> Required action:
Return exactly the span of lines in the following data that opens with the line containing "белая фрезия, цветок" and closes with the line containing "< Retour à la liste des offres". Include nothing else.

Stored data entries
◇ ◇ ◇ ◇ ◇ ◇ ◇

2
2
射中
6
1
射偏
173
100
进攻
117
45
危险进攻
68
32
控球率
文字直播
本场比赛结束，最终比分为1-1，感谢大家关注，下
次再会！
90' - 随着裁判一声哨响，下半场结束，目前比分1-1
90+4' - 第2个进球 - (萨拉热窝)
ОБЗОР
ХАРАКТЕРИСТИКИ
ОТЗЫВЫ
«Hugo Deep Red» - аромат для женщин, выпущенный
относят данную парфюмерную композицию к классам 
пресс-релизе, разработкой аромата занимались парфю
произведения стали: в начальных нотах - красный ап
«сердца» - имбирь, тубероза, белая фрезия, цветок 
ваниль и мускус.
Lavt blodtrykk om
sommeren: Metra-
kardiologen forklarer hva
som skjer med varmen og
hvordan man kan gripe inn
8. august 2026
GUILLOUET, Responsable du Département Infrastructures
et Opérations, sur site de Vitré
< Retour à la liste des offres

◇ ◇ ◇ ◇ ◇ ◇ ◇

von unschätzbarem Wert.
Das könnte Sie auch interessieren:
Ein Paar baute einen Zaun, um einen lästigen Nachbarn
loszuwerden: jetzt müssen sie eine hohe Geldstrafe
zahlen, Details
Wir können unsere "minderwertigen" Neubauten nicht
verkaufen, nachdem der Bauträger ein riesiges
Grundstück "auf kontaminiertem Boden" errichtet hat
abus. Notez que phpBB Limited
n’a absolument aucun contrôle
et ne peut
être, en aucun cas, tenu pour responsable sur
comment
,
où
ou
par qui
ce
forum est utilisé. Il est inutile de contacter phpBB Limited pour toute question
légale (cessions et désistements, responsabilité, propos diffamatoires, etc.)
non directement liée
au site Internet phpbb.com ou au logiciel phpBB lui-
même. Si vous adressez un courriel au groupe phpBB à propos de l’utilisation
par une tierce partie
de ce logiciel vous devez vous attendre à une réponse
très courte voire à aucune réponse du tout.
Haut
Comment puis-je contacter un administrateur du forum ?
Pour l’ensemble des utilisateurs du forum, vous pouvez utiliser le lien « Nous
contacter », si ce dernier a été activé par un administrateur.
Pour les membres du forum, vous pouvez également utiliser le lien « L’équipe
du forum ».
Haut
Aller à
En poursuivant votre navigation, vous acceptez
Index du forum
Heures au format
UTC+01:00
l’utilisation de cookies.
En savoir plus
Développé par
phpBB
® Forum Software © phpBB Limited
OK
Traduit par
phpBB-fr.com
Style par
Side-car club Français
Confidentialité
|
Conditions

◇ ◇ ◇ ◇ ◇ ◇ ◇

> Answer:
«сердца» - имбирь, тубероза, белая фрезия, цветок 
ваниль и мускус.
Lavt blodtrykk om
sommeren: Metra-
kardiologen forklarer hva
som skjer med varmen og
hvordan man kan gripe inn
8. august 2026
GUILLOUET, Responsable du Département Infrastructures
et Opérations, sur site de Vitré
< Retour à la liste des offres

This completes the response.